If one person is paid $15 an hour to cover her job at the coffeee kiosk and the guy sitting next to her is pulling in $150 an hour to cover his job as a new construction plumber, and they're doing the same duty, I suspect protests might arise. Yep. I have been called for federal, district, and municipal court duty so many times in fifty years that I've lost count: at least three times with federal court, maybe half a dozen times in district court, and several in municiple court. My husband has never been called. Never. It is a royal pain in the butt to get called for district and federal court in the same damn year, but I've done it. No one has ever or will ever allow me to sit on a jury due to professional and familial associations with law enforcement and law firms, but I only ever asked to be released when my children were small and I was the main care provider. Appearing for jury pools, voir dire, and serving on juries is a civic duty, and a terrible time to take the attitude, "Someone else can do it; I'm too busy/important/uninterested/lazy/the system doesn't work anyway/whatever." Retired Federal Court Judge Bill Downes is a former Marine who did a couple of tours in Vietnam. To say he didn't put up with nonsense in his courtroom is an understatement. He wasn't unreasonable: he went out of his way to grant leaves for people requesting two weeks for a long planned vacation or a last minute trip to care for a sick parent. During one trial, I was already sitting in the jury box waiting for voir dire to begin when a man who was called for voir dire protested loudly about the inconvenience of on jury duty. Judge Downes pointed out that at that exact moment, men and women in the US armed services were dying in Afghanistan, and he, Judge Downes, was not the least bit sympathetic about a week's inconvenience for the protesting man who should Sit. Down. Now. I don't recall if he was chosen as a juror or not.

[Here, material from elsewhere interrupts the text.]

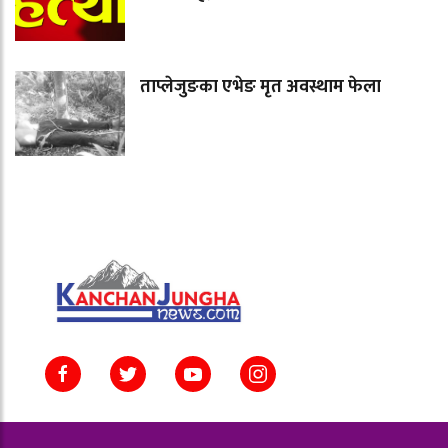
ताप्लेजुङका एभेङ मृत अवस्थाम फेला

As long as I'm on a small rant, my other annoys-me item is folks who go on and on about how SOMEONE should take care of various social problems but steadfastly refuse to spend an hour a week doing so much as volunteering at the local charity thrift shop sorting through donations because they work, they have families, and they are just sooooo busy with their bridge club. Can't lend a hand because you're using both of yours to drive your children to soccer practice? Fine, just shut up about what you think other people should be doing to save the world. End of rant. Probably. Maybe.
Dog: -not one peep or show of interest- Me: -makes food- Dog: -totally fine- Me: -sits down to eat food- Dog: OMFG I GOTTA PEE SO BAD!!!! GET UP OFF YOUR ASS AND TAKE ME OUTSIDE YOU HORRIBLY LAZY HUMAN!!!! -proceeds to whine and howl and jump at the door and my leg and bump my elbow while i eat-
Okay, so who is it that decides what counts as horror fiction? I checked out a horror anthology from the library, and there is nothing horrific about it. This isn’t even RL Stein Goosebumps level horror.
The singular 'they' in any context. Cliché is a noun, never an adjective. Almost everybody who uses the phrase 'begs the question' has no idea what it means.
"Somebody stole my bike last night!" "I thought you had a good lock?" "Yeah, they cut the whole bike rack in half."
An unknown number of bike thieves. Properly, I guess, it should be 'he, she, or they cut the whole bike rack in half' (although as a nod to the current insanity times, we should probably list all 89 possible genders). I'll also carve out an exception for dialogue vs. description, so 'in almost every context'.
"That person cut the whole bike rack in half." Unless, of course, it was a bike-riding orca who bit the thing in half.
Probably was a plural "they." If it's anything like here, all those theft rings use 3-5 person teams. The actual thieves are usually minors who can't be tried as adults, with the more senior members posted as lookouts in innocuous public places.